The government has amended its last notification on startups to redefine the definition of startup, and the process of recognition, requiring the companies to register with the Department of Industrial Policy and Promotion (DIPP) and take permission from an inter-ministerial board before issuing shares and getting investors on board.
The DIPP, the nodal body for Startup India, through a gazette notification has said that an entity shall now be considered a startup up to seven years from the date of its incorporation/registration, or till its annual turnover exceeds Rs 25 Cr. The government has also clarified that an entity formed by splitting up or reconstruction of an existing business shall not be considered a ‘Startup’.
According to a new gazette notification, the amended definition of a startup is as follows:
An entity shall be considered as a Startup:
- Upto a period of seven years from the date of incorporation/registration, if it is incorporated as a private limited company (as defined in the Companies Act, 2013) or registered as a partnership firm (registered under section 59 of the Partnership Act, 1932) or a limited liability partnership (under the Limited Liability Partnership Act, 2008) in India. In the case of Startups in the biotechnology sector, the period shall be up-to ten years from the date of its incorporation/ registration.

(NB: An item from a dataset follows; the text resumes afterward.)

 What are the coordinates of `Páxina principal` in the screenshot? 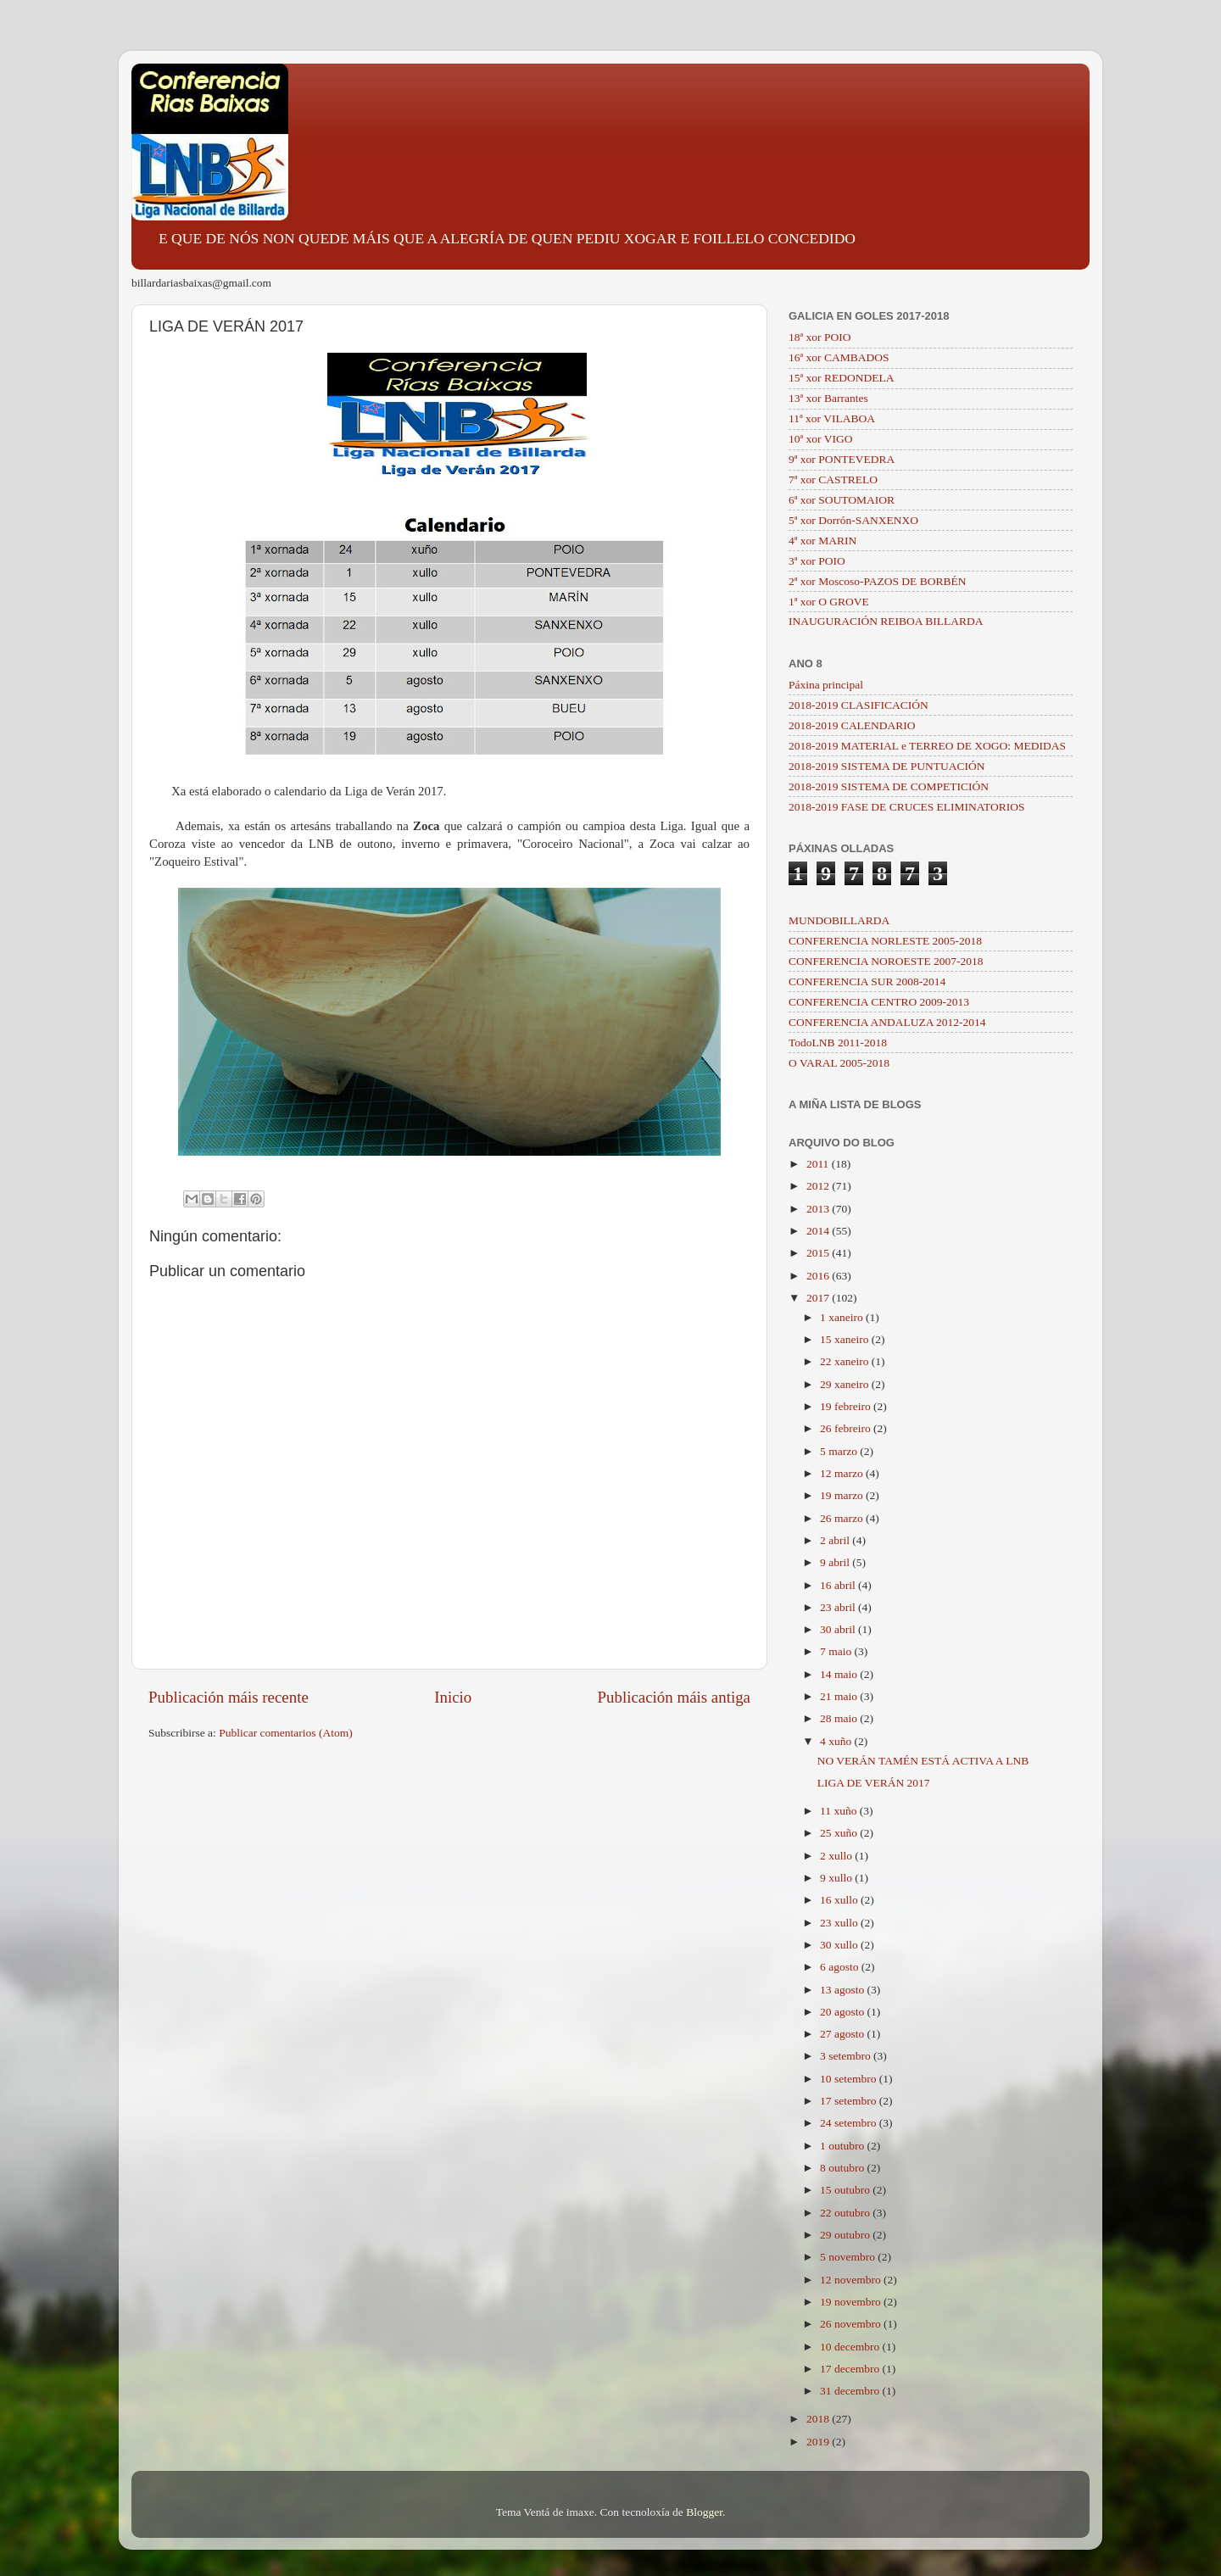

- Turnover of the entity for any of the financial years since incorporation/ registration has not exceeded Rs. 25cror
Entity is working towards innovation, development or improvement of products or processes or services, or if it is a scalable business model with a high potential of employment generation or wealth creation.
Provided that an entity formed by splitting up or reconstruction of an existing business shall not be considered a ‘Startup’.
Process of Recognition
The process of recognition of an eligible entity requires a startup to apply online to the mobile app or portal set up by the Department of Industrial Policy and Promotion.The application should be accompanied by a copy of Certificate of Incorporation or Registration, as the case may be. In addition, the Startup has to submit a write-up about the nature of business highlighting how it is working towards innovation, development or improvement of products or processes or services, or its scalability in terms of employment generation or wealth creation.
In order to be eligible for tax benefits the Startup should be a private limited company or a limited liability partnership incorporated on or after April 1, 2016 but before April 1, 2021. Also the Startup will have to obtain a certificate of an eligible business from the Inter-Ministerial Board of Certification.
The board would consist of
- Additional Secretary, Department of Industrial Policy and Promotion, Convener
- Representative of Ministry of Corporate Affairs, Member
- Representative of Ministry of Electronics and Information Technology, Member
- Representative of Department of Biotechnology, Member
- Representative of Department of Science & Technology, Member
- Representative of Central Board of Direct Taxes, Member
- Representative of Reserve Bank of India, Member
- Representative of Securities and Exchange Board of India, Member
Tax on issuing of shares
A Startup being a private limited company is eligible to apply for approval for the purposes of clause (viib) of sub-section (2) of section 56 of the Income-tax Act, if
the aggregate amount of paid up share capital and share premium of the startup after the proposed issue of shares does not exceed ten crore rupees,
the investor/ proposed investor has
- the average returned income of twenty five lakh rupees or more for the preceding three financial years
- the net worth of two crore rupees or more as on the last date of the preceding financial year, and
(iii) the startup has obtained a report from a merchant banker specifying the fair market value of shares in accordance with Rule 11UA of the Income-tax Rules, 1962.
The board will consider the Startup’s application and grant approval for the purposes of clause (viib) of sub-section (2) of section 56 of the Act, specifying the relevant details, including details of investor, amount of premium on which shares are to be issued, and the latest date by which the shares are to be issued; or decline to grant the said approval after providing reasons.
In case it is found that any certificate or approval have been obtained on the basis of false information, the Board reserves the right to revoke such certificate or approval.
Where the certificate or approval has been revoked, such certificate or approval shall be deemed never to have been issued or granted by the Board.